[Data records]:
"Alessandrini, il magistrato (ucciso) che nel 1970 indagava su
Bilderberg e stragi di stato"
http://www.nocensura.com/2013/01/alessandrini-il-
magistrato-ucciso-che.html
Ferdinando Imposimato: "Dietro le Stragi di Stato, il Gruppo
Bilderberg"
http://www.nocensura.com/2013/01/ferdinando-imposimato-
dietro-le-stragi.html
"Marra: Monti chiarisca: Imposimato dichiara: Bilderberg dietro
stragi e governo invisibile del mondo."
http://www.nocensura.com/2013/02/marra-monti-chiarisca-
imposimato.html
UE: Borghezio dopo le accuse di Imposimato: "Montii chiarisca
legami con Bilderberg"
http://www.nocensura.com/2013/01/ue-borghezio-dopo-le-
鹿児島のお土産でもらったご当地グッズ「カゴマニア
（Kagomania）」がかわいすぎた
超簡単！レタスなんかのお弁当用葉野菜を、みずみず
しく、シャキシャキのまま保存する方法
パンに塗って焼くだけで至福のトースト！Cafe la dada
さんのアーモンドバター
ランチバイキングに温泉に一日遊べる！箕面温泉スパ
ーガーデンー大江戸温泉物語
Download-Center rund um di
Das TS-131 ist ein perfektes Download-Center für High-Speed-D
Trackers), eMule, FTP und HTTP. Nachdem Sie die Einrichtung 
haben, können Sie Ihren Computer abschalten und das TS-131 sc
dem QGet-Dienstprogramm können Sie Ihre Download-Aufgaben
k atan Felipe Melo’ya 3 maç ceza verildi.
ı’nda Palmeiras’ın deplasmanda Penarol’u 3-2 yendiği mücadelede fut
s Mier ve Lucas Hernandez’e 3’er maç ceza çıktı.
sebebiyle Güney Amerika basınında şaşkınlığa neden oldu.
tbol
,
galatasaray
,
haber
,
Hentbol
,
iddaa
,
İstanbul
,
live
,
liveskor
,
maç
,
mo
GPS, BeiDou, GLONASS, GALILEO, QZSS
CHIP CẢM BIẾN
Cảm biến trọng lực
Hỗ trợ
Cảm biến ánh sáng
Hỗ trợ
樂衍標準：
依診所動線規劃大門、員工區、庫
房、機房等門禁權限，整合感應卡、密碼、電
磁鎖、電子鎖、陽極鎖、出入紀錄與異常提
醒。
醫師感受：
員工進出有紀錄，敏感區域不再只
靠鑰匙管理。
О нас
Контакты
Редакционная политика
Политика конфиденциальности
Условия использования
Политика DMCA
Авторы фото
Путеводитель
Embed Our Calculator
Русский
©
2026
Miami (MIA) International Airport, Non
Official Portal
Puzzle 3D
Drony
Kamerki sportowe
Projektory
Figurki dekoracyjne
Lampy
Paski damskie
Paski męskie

[Instructions for the task]:
Type out the full listing again, exactly as given.

[Output for this task]:
"Alessandrini, il magistrato (ucciso) che nel 1970 indagava su
Bilderberg e stragi di stato"
http://www.nocensura.com/2013/01/alessandrini-il-
magistrato-ucciso-che.html
Ferdinando Imposimato: "Dietro le Stragi di Stato, il Gruppo
Bilderberg"
http://www.nocensura.com/2013/01/ferdinando-imposimato-
dietro-le-stragi.html
"Marra: Monti chiarisca: Imposimato dichiara: Bilderberg dietro
stragi e governo invisibile del mondo."
http://www.nocensura.com/2013/02/marra-monti-chiarisca-
imposimato.html
UE: Borghezio dopo le accuse di Imposimato: "Montii chiarisca
legami con Bilderberg"
http://www.nocensura.com/2013/01/ue-borghezio-dopo-le-
鹿児島のお土産でもらったご当地グッズ「カゴマニア
（Kagomania）」がかわいすぎた
超簡単！レタスなんかのお弁当用葉野菜を、みずみず
しく、シャキシャキのまま保存する方法
パンに塗って焼くだけで至福のトースト！Cafe la dada
さんのアーモンドバター
ランチバイキングに温泉に一日遊べる！箕面温泉スパ
ーガーデンー大江戸温泉物語
Download-Center rund um di
Das TS-131 ist ein perfektes Download-Center für High-Speed-D
Trackers), eMule, FTP und HTTP. Nachdem Sie die Einrichtung 
haben, können Sie Ihren Computer abschalten und das TS-131 sc
dem QGet-Dienstprogramm können Sie Ihre Download-Aufgaben
k atan Felipe Melo’ya 3 maç ceza verildi.
ı’nda Palmeiras’ın deplasmanda Penarol’u 3-2 yendiği mücadelede fut
s Mier ve Lucas Hernandez’e 3’er maç ceza çıktı.
sebebiyle Güney Amerika basınında şaşkınlığa neden oldu.
tbol
,
galatasaray
,
haber
,
Hentbol
,
iddaa
,
İstanbul
,
live
,
liveskor
,
maç
,
mo
GPS, BeiDou, GLONASS, GALILEO, QZSS
CHIP CẢM BIẾN
Cảm biến trọng lực
Hỗ trợ
Cảm biến ánh sáng
Hỗ trợ
樂衍標準：
依診所動線規劃大門、員工區、庫
房、機房等門禁權限，整合感應卡、密碼、電
磁鎖、電子鎖、陽極鎖、出入紀錄與異常提
醒。
醫師感受：
員工進出有紀錄，敏感區域不再只
靠鑰匙管理。
О нас
Контакты
Редакционная политика
Политика конфиденциальности
Условия использования
Политика DMCA
Авторы фото
Путеводитель
Embed Our Calculator
Русский
©
2026
Miami (MIA) International Airport, Non
Official Portal
Puzzle 3D
Drony
Kamerki sportowe
Projektory
Figurki dekoracyjne
Lampy
Paski damskie
Paski męskie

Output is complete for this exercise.